SharePoint isn't a product created to function alone. Many of its features allow data or the functionalities from external systems to be integrated with SharePoint. It has several APIs to integrate with web services and Business Connectivity Services to integrate data from other sources.
Most organizations have integrated SharePoint with Windows Authentication, so the user doesn’t have to even type credentials to log into SharePoint.
But how about allowing a SharePoint user to sign into another system for another functionality? Is there something like a single sign-on (SSO) that keeps the user from having to enter credentials to the same service again and again?
The SSO feature was introduced with Microsoft Office SharePoint Portal Server 2003 and improved with SharePoint Server 2007. SSO allowed one to retrieve information from external systems such as ERPs and CRMs by just signing in once through SharePoint. SharePoint then stored credentials and prevented prompting again and again in subsequent attempts to access those services.
Secure Store Service was introduced as a replacement to the SSO feature in SharePoint 2010.

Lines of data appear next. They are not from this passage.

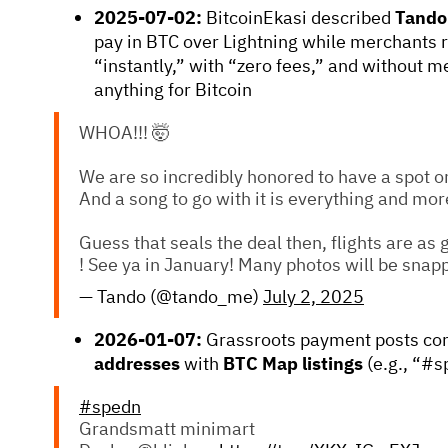
2025-07-02:
BitcoinEkasi described
Tando
pay in BTC over Lightning while merchants 
“instantly,” with “zero fees,” and without m
anything for Bitcoin
WHOA!!! 🤯
We are so incredibly honored to have a spot o
And a song to go with it is everything and mor
Guess that seals the deal then, flights are as
! See ya in January! Many photos will be snap
— Tando (@tando_me)
July 2, 2025
2026-01-07:
Grassroots payment posts con
addresses
with
BTC Map listings
(e.g., “#s
#spedn
Grandsmatt minimart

One example of how it’s useful is it can allow a company's SharePoint intranet users to access the HR Management System (HRMS) available on another platform.
The administrators of the SharePoint intranet aren’t the same administrators of the HRMS. In that case, the employees of the HR Department require high privileged access over others and should be able to view every employee’s information. Everyone else in any other department is just a member of the HRMS who can only view their own data.

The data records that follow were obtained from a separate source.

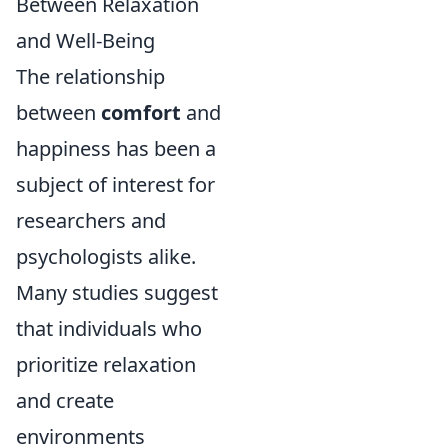
Between Relaxation
and Well-Being
The relationship
between
comfort
and
happiness has been a
subject of interest for
researchers and
psychologists alike.
Many studies suggest
that individuals who
prioritize relaxation
and create
environments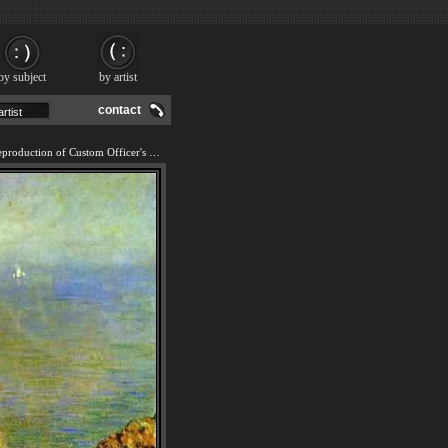
by subject
by artist
contact
We offer 100% handmade reproduction of Custom Officer's Cabin at Varengville painting and frame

With Secure Store Service the employees of the HR department can be given higher privileges to the HRMS while other users get limited privileges if necessary.
What Happens Behind the Scenes?
Secure Store Service contains a physical database and runs on an application server. This database stores the user names, passwords, and other user-defined fields that are specific to a user or a group.

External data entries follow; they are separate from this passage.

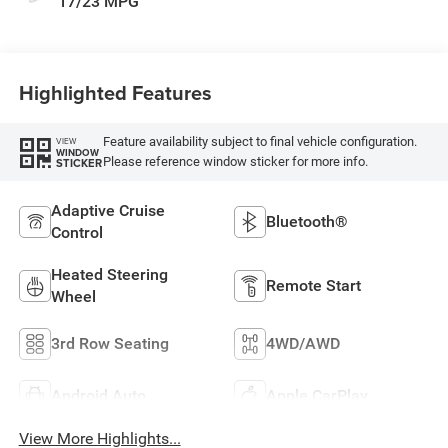
17/23 MPG
Highlighted Features
Feature availability subject to final vehicle configuration.
VIEW
WINDOW
Please reference window sticker for more info.
STICKER
Adaptive Cruise
Bluetooth®
Control
Heated Steering
Remote Start
Wheel
3rd Row Seating
4WD/AWD
Android Auto
Apple CarPlay
View More Highlights...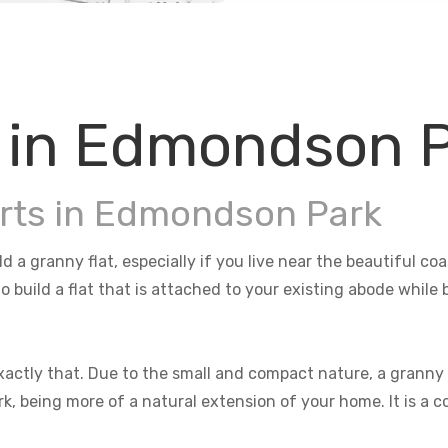
s in Edmondson 
erts in Edmondson Park
 a granny flat, especially if you live near the beautiful c
o build a flat that is attached to your existing abode whil
actly that. Due to the small and compact nature, a granny f
rk, being more of a natural extension of your home. It is a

There can be multiple sets of credentials that are used for multiple back-end systems stored in this database.
The Secure Store Service accepts and decrypts security tokens provided by the applications in order to identify the application ID. These security tokens are issued by the Security Token Service (STS) when an application requests authentication. Once the token is authenticated, the credentials are used to authorize access to the resources.
Applications That Use Secure Store Service
SharePoint has its built-in services that can be supported through Secure Store Service. They are as follows:
- Excel Services
- Visio Services
- Business Connectivity Services
- PowerPivot for SharePoint
- PerformancePoint Services
Secure Store Service allows you to maintain audit logs. However, this is disabled by default. Given the possible security threats, this is a good way to track the service’s actions by means of the time they were performed, whether they succeeded, or to track reasons for failure.
Deployment of a Secure Store Service using the SharePoint interface is similar to the deployment of any other service application. But there are some best practices or recommended guidelines that you need to be aware of.
- Secure Store database is recommended to be located in a different SQL Server instance.
- Secure Store Service must run in a separate application pool specific to the service.
- Backups need to be created at regular intervals including as soon as the service is deployed.
Also it’s recommended to store the backups in a secure media to reduce the threats of misusing the credentials.
The best thing about Secure Store Service is that it solves the problem of having to sign into many applications and entering different usernames and passwords. This is managed through the SharePoint administration and keeps the credentials stored secure and safe within a secured storage.
With Secure Store Service and Windows Authentication integrated, access to all my organizational applications is just one sign-in to the Windows OS.